The women who attended the birth of our profession in the late 1800s and early 1900s are the witnesses upon whom we rely for testimony of nursing's birthing labors—it was a live birth! For them, the emerging science was as important as the ethics of nursing and received equal attention. These gossips—Florence Nightingale, Clara Barton, Mary Adelaide Nutting, Lavinia Dock, Isabel Hampton Robb, and many more—have given us gossip literature that expresses nursing's values, ideals, and character, and what it is to be a good nurse, in a different way than the nursing textbooks. Here you have a personal reflection of the demands of nursing—what it means in terms of commitment and costs, the vicissitudes and rewards of practice, pride of profession, and more. This gossip literature is found in their diaries, personal journals, and letters. In some instances, as in the nurses who served during World War I, most of the eyewitness literature is in their wartime journals. There is good gossip here that can be instructive, as well as life-changing.

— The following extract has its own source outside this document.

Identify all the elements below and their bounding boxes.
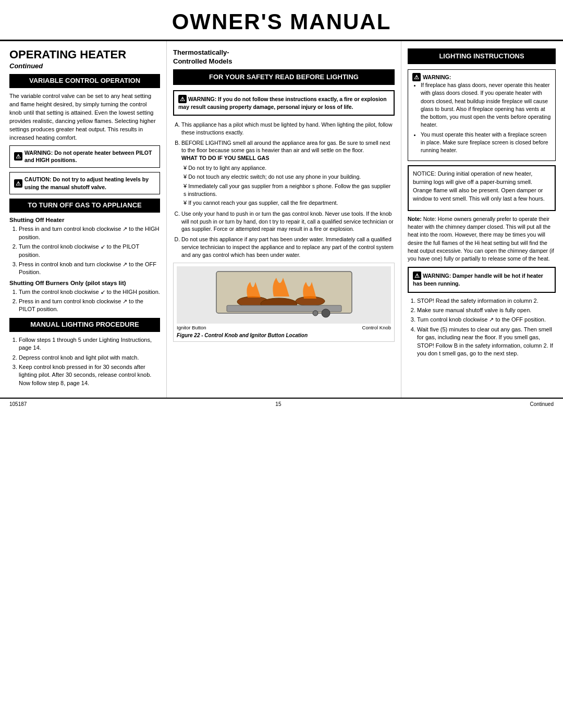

Guidance for being a good nurse also comes from lore—a body of traditions, knowledge, moral precepts, and wisdom on a subject, held by a particular group, and customarily passed by word of mouth (Lore, 2018). Sociologist Barbara Melosh (1982) writes about nursing lore:
Shaped in the common powerful experience of nurses' distinctive training, nursing's occupational culture was sustained, revised, reinterpreted, and passed on through networks that formed after graduation. It provided a rich source of lore, anecdotes, and prescriptions...sometimes it was written down...nursing journals, memoirs, didactic novels...More often it was an oral tradition, transmitted as nurses met...worked together...lived together... (p. 6)
In lore we see who we are to be within the context of the group to which we belong. Lore includes the transmission of moral expectations for nurse comportment. It may be communicated between a more experienced and less experienced nurse, between and among peers, by a group of the whole, by word or by deed. It is often transmitted in the end-of-shift report, as that which one would not wish to write down is communicated verbally. Lore is a rich, often casual, insightful and experiential, and congenial source of important information about ways of being a good nurse.
- What do you know of eyewitness, gossip literature that is heart-warming, at times heart-rending, but always instructive of what it means to be a good nurse?
- In those times when nurses congregat, what is the lore you communicated that will move others to be a morally good nurse?
Fowler M. (2018). ‘(In)Forming Nursing's Ethics: Literature, Gossip, and Lore,’ Keynote presentation, 19th International Nursing Ethics Conference and 4th International Ethics in Care Conference, “Gender, Justice and Care,” University of Cork, Cork, Ireland, September 1-2, 2018.
Melosh B. (1982). The physician's hand: Work culture and conflict in American nursing
. Philadelphia, PA: Temple University.